Four old retired guys are walking down a street near NC State in Raleigh, North Carolina. They turn a corner and see a sign that says, “Old Timers Bar--ALL drinks 10 cents.” They look at each other and then go in, thinking, This is too good to be true.

The old bartender says in a voice that carries across the room, “Good afternoon–glad you came in. What'll it be, gentlemen?"

There's a fully stocked bar, so each of the men orders a martini. In no time the bartender serves up four iced martinis—shaken, not stirred—and says, "That'll be 10 cents each, please."

The four guys stare at the bartender for a moment, then at each other. They can't believe their good luck.

They pay the 40 cents, finish their martinis, and order another round. Again, four excellent martinis are produced, with the bartender again saying, "That's 40 cents, please." They pay the 40 cents, but their curiosity gets the better of them. They've each had two martinis and haven't yet even spent a dollar.

Finally one of them says, "How can you afford to serve martinis as good as these for a dime apiece?"
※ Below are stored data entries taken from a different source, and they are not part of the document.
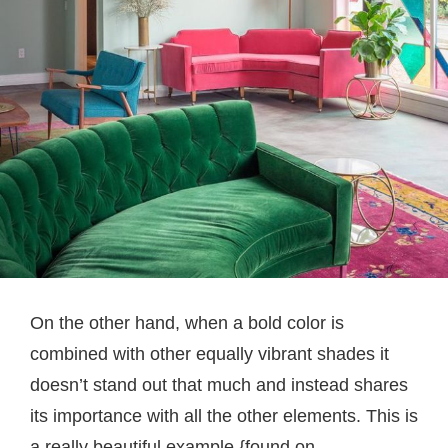
On the other hand, when a bold color is
combined with other equally vibrant shades it
doesn’t stand out that much and instead shares
its importance with all the other elements. This is
a really beautiful example.{found on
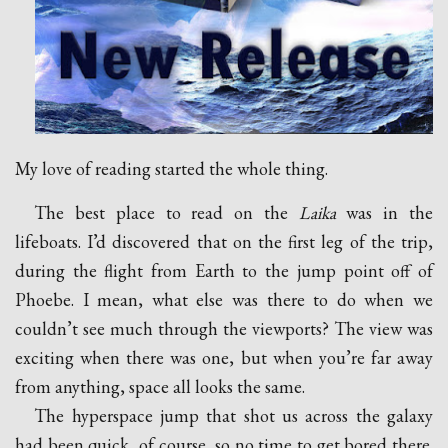
My love of reading started the whole thing.
The best place to read on the
Laika
was in the
lifeboats. I’d discovered that on the first leg of the trip,
during the flight from Earth to the jump point off of
Phoebe. I mean, what else was there to do when we
couldn’t see much through the viewports? The view was
exciting when there was one, but when you’re far away
from anything, space all looks the same.
The hyperspace jump that shot us across the galaxy
had been quick, of course, so no time to get bored there.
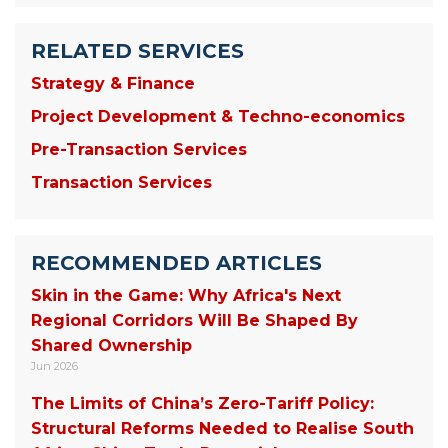
RELATED SERVICES
Strategy & Finance
Project Development & Techno-economics
Pre-Transaction Services
Transaction Services
RECOMMENDED ARTICLES
Skin in the Game: Why Africa's Next
Regional Corridors Will Be Shaped By
Shared Ownership
Jun 2026
The Limits of China’s Zero-Tariff Policy:
Structural Reforms Needed to Realise South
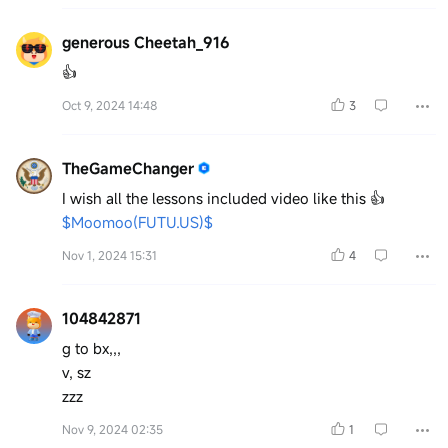
generous Cheetah_916
👍
Oct 9, 2024 14:48
3
TheGameChanger
I wish all the lessons included video like this 👍
$Moomoo(FUTU.US)$
Nov 1, 2024 15:31
4
104842871
g to bx,,,
v, sz
zzz
Nov 9, 2024 02:35
1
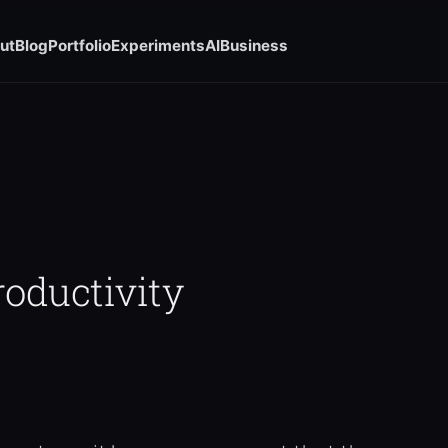
ut
Blog
Portfolio
Experiments
AI
Business
roductivity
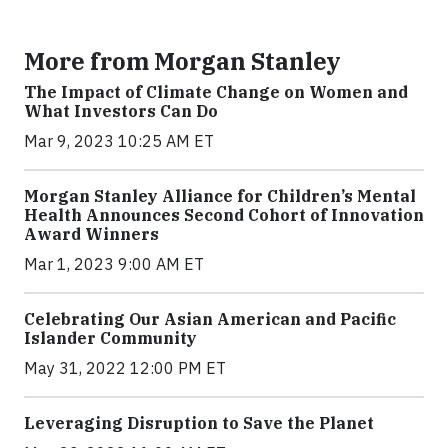
More from Morgan Stanley
The Impact of Climate Change on Women and
What Investors Can Do
Mar 9, 2023 10:25 AM ET
Morgan Stanley Alliance for Children’s Mental
Health Announces Second Cohort of Innovation
Award Winners
Mar 1, 2023 9:00 AM ET
Celebrating Our Asian American and Pacific
Islander Community
May 31, 2022 12:00 PM ET
Leveraging Disruption to Save the Planet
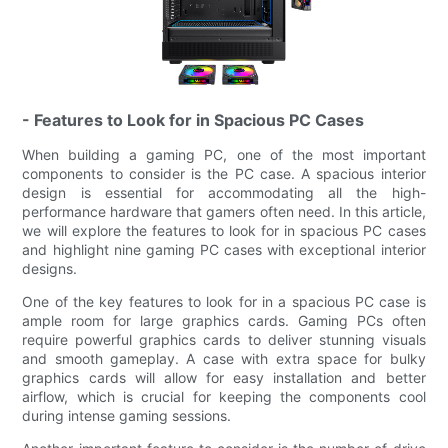
- Features to Look for in Spacious PC Cases
When building a gaming PC, one of the most important
components to consider is the PC case. A spacious interior
design is essential for accommodating all the high-
performance hardware that gamers often need. In this article,
we will explore the features to look for in spacious PC cases
and highlight nine gaming PC cases with exceptional interior
designs.
One of the key features to look for in a spacious PC case is
ample room for large graphics cards. Gaming PCs often
require powerful graphics cards to deliver stunning visuals
and smooth gameplay. A case with extra space for bulky
graphics cards will allow for easy installation and better
airflow, which is crucial for keeping the components cool
during intense gaming sessions.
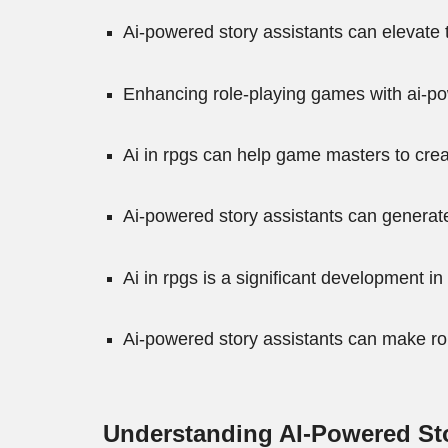
Ai-powered story assistants can elevate
Enhancing role-playing games with ai-p
Ai in rpgs can help game masters to cre
Ai-powered story assistants can generate
Ai in rpgs is a significant development 
Ai-powered story assistants can make ro
Understanding AI-Powered Sto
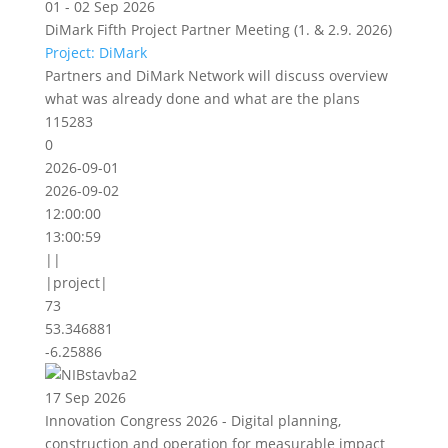
01 - 02 Sep 2026
DiMark Fifth Project Partner Meeting (1. & 2.9. 2026)
Project: DiMark
Partners and DiMark Network will discuss overview
what was already done and what are the plans
115283
0
2026-09-01
2026-09-02
12:00:00
13:00:59
||
|project|
73
53.346881
-6.25886
17 Sep 2026
Innovation Congress 2026 - Digital planning,
construction and operation for measurable impact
"I'm a retired tailor from Charlotte," the bartender says, “and I always wanted to own a bar. Last year I hit the Lottery jackpot for $125 million and decided to open this place. Every drink costs a dime. Wine, liquor, beer—it's all the same."

"Wow! That's some story!" one of the men says.
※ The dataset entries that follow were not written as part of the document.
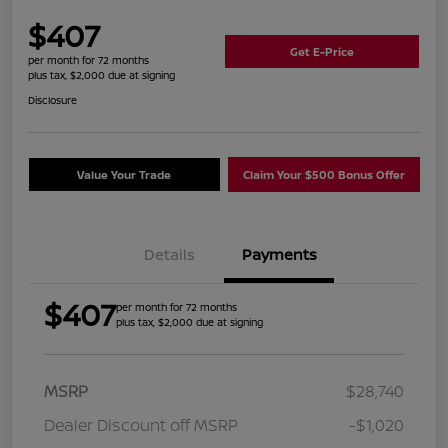
$407
Get E-Price
per month for 72 months
plus tax, $2,000 due at signing
Disclosure
Value Your Trade
Claim Your $500 Bonus Offer
Details
Payments
$407
per month for 72 months
plus tax, $2,000 due at signing
MSRP
$28,740
Dealer Discount off MSRP
-$1,020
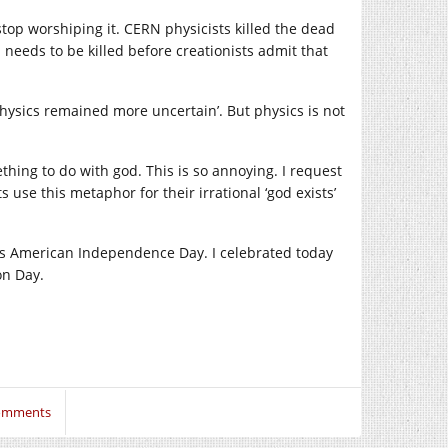
stop worshiping it. CERN physicists killed the dead
eeds to be killed before creationists admit that
hysics remained more uncertain’. But physics is not
hing to do with god. This is so annoying. I request
 use this metaphor for their irrational ‘god exists’
uly as American Independence Day. I celebrated today
on Day.
omments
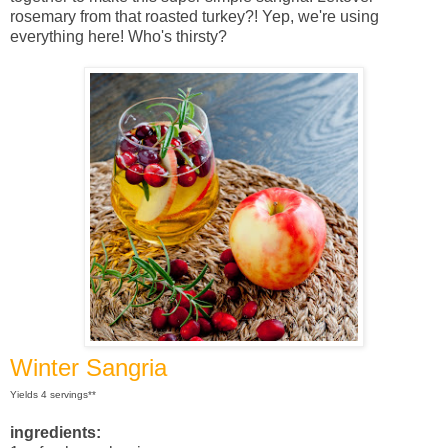
rosemary from that roasted turkey?! Yep, we're using
everything here! Who's thirsty?
Winter Sangria
Yields 4 servings**
ingredients:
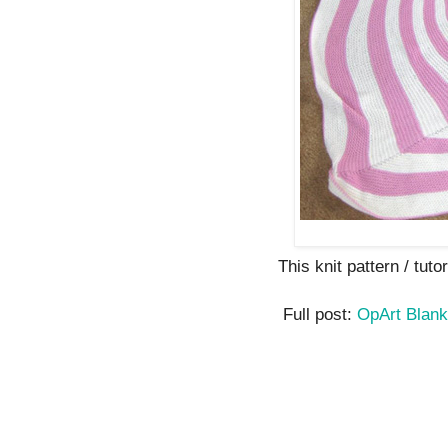
This knit pattern / tutor
Full post:
OpArt Blan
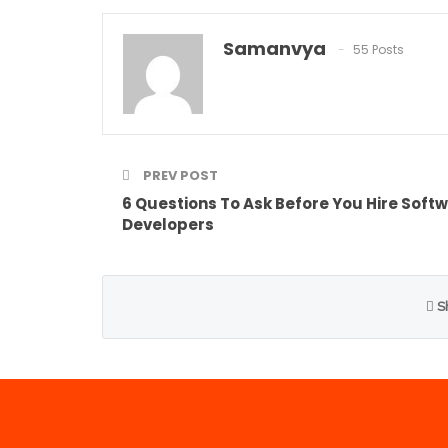
Samanvya
55 Posts
PREV POST
6 Questions To Ask Before You Hire Soft
Developers
S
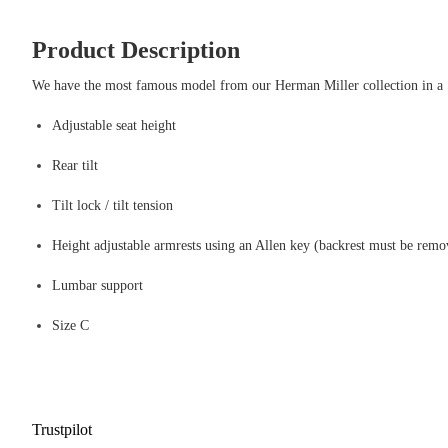
Product Description
We have the most famous model from our Herman Miller collection in 
Adjustable seat height
Rear tilt
Tilt lock / tilt tension
Height adjustable armrests using an Allen key (backrest must be remo
Lumbar support
Size C
Trustpilot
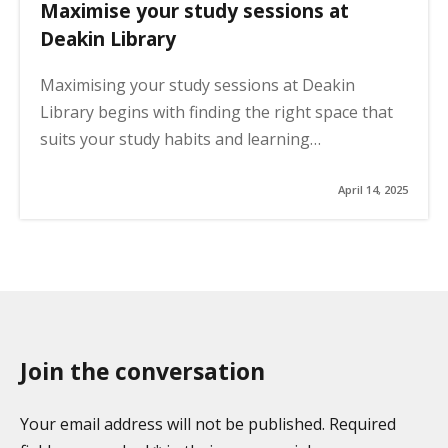
Maximise your study sessions at
Deakin Library
Maximising your study sessions at Deakin
Library begins with finding the right space that
suits your study habits and learning…
April 14, 2025
Join the conversation
Your email address will not be published. Required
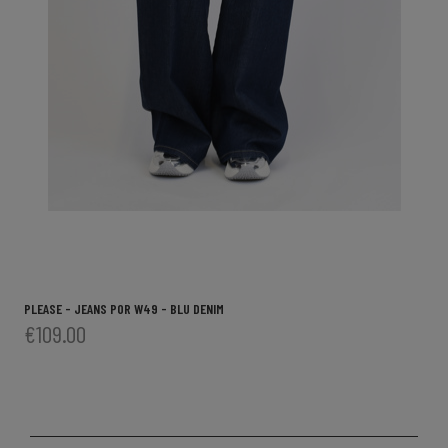
PLEASE - JEANS P0R W49 - BLU DENIM
€109.00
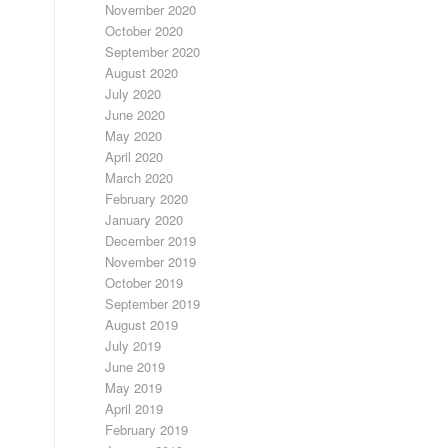
November 2020
October 2020
September 2020
August 2020
July 2020
June 2020
May 2020
April 2020
March 2020
February 2020
January 2020
December 2019
November 2019
October 2019
September 2019
August 2019
July 2019
June 2019
May 2019
April 2019
February 2019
As the four of them sip at their martinis, they can't help noticing seven other people at the end of the bar who don't have any drinks in front of them and haven't ordered anything the whole time they've been there.

Nodding at the seven at the end of the bar, one of the men asks the bartender, "What's with them?"

The bartender says, "They're retired people from Florida. They're waiting for Happy Hour when drinks are half-price."

How true, how true.

Some more about grammar and grammarians. In the past, stodgy traditional grammarians would warn students about the things they shouldn't do in their writing: never split infinitives, never end a sentence with a preposition, never write as a sentence something that doesn't have at least a subject and verb, and never begin a sentence with "and" or "but." I'm telling you now that that's all a bunch of hooey. To split an infinitive is to insert one or more adverbs between the "to" and the verb. For example, "I told him to never leave the house without a jacket." See, the "never' split the infinitive, and it might be better not to do it unless it's necessary, thus you'd have, "I told him never to leave the house without a jacket." But then there are instances where there's no other place to put the adverb without ambiguity. For example, "Provisions are made to immediately isolate students suspected of carrying contagious diseases." It's either ambiguous or awkward to put "immediately" anywhere else. Another example from a newpaper headline: "Fad Toys Said to Often Bore Children." Again, either ambiguous or awkward. So much for splitting infinitives. Don't do it if you don't have to; do it if you have to.

Then there's the old dictum against ending a sentence with a preposition. Winston Churchill had this to say about it: "This is a form of pedantry up with which I will not put." So, if you must end with a preposition, go ahead. "Now there's a woman who's good to look at." A perfectly acceptable sentence. But to avoid the final "at," you'd have "Now there's a woman who's good at whom to look." Yuck! Suddenly she's ugly. As for never writing a sentence as a sentence without at least a noun and verb, I just did when I said, "A perfectly acceptable sentence." That's acceptable. And as for never beginning a sentence with "and" or "but," I just did. But it's still acceptable.